Adentro, otro polvo compite por el trono: el que levantan los operarios instalando los aires acondicionados, taladro en mano, como si excavaran un túnel al centro de la Tierra en vez de perforar una pared. Este polvo no necesita visa — nace aquí mismo, en mi sala, y se instala con más permanencia que el Sáhara.
Y yo, en medio, respirando ambos, limpiando superficies que se ensucian antes de que termine de limpiarlas, contando los días para el viaje de un mes que me espera a la vuelta de la esquina — mi única salida de escena en esta obra de teatro polvorienta con dos protagonistas y ningún héroe.
Al menos uno de los dos polvos se va con el viento.

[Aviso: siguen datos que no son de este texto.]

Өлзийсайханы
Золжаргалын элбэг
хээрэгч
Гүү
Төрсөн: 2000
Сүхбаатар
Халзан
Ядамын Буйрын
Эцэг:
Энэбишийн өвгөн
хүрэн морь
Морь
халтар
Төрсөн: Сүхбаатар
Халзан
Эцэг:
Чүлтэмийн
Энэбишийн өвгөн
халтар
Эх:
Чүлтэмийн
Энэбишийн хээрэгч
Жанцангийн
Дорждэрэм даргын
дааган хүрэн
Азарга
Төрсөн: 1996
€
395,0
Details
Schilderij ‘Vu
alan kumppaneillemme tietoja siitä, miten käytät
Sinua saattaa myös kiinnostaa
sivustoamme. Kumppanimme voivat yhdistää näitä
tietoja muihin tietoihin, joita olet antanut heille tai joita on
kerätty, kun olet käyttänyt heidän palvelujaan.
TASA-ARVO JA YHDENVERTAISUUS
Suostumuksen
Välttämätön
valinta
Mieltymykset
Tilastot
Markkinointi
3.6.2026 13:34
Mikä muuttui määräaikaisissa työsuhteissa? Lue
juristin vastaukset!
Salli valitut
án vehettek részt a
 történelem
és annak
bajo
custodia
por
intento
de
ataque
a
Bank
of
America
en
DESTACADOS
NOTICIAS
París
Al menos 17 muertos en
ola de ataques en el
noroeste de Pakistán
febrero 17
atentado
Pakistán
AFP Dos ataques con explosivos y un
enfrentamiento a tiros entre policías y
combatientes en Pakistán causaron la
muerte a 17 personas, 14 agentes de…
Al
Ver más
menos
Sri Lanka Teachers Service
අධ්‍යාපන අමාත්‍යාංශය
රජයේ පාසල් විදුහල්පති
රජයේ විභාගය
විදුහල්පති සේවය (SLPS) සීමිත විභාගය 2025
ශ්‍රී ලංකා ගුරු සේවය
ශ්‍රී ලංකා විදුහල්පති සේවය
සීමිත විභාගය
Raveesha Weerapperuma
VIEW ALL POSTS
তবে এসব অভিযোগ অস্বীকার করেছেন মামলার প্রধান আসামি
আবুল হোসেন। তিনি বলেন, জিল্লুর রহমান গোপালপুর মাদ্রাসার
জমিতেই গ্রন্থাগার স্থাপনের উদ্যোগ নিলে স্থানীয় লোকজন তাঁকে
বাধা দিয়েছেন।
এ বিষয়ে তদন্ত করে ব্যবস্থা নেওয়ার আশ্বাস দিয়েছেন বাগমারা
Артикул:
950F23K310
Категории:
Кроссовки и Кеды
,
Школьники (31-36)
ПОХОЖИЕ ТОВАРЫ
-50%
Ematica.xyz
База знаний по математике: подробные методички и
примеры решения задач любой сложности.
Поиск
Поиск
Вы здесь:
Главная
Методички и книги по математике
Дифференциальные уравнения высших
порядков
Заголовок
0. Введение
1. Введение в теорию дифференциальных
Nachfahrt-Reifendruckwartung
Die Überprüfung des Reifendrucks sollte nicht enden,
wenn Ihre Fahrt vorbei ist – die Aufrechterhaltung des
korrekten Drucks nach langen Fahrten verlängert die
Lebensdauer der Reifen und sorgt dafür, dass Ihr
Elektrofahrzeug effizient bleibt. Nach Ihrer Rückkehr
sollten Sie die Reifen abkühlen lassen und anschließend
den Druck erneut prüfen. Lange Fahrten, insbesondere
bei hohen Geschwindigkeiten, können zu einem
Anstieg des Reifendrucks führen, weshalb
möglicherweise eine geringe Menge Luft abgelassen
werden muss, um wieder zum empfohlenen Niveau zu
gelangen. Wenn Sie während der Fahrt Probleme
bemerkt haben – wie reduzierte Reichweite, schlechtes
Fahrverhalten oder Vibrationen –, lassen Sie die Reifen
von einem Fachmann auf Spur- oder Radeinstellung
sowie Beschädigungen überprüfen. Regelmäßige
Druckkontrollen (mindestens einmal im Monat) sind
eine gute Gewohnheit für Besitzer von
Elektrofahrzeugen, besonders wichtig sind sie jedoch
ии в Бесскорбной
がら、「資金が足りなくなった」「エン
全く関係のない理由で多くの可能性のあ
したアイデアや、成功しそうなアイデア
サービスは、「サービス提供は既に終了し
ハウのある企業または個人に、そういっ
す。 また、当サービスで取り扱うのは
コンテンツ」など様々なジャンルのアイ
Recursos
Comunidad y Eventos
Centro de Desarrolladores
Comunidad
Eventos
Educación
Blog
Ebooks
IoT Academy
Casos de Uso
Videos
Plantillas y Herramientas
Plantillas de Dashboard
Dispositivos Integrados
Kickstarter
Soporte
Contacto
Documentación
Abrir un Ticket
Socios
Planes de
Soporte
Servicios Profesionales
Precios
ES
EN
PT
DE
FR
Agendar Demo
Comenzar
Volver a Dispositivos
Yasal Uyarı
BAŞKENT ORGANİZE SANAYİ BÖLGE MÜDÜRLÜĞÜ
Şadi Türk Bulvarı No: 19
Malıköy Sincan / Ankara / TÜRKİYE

El otro se va conmigo, dentro, cuando lo respiro sin querer.
Un enemigo con varias direcciones
En mi habitación, donde antes solo había orden, ahora hay una fina capa gris sobre el buró, disfrazada de nostalgia — como si el tiempo mismo se acumulara ahí en lugar del polvo del taladro.
En mi baño, hasta el espejo participa del ritual: me devuelve una imagen borrosa, mitad por el vapor, mitad por la película que se posa incluso sobre el vidrio que se supone debería reflejarme a mí, no a la obra en construcción.
Y en mi estar familiar — el lugar donde se supone que la familia «está», que descansa, que respira tranquila — el polvo se sienta también, como un invitado que no trajo nada y no piensa irse. Ocupa el sofá, se acomoda en los cojines, se instala en cada conversación con esa tos que ya empieza a formar parte del vocabulario doméstico.
Tres cuartos, un solo enemigo. O dos, si contamos al Sáhara, que aunque no entra a la casa, igual reclama su cuota de pulmón.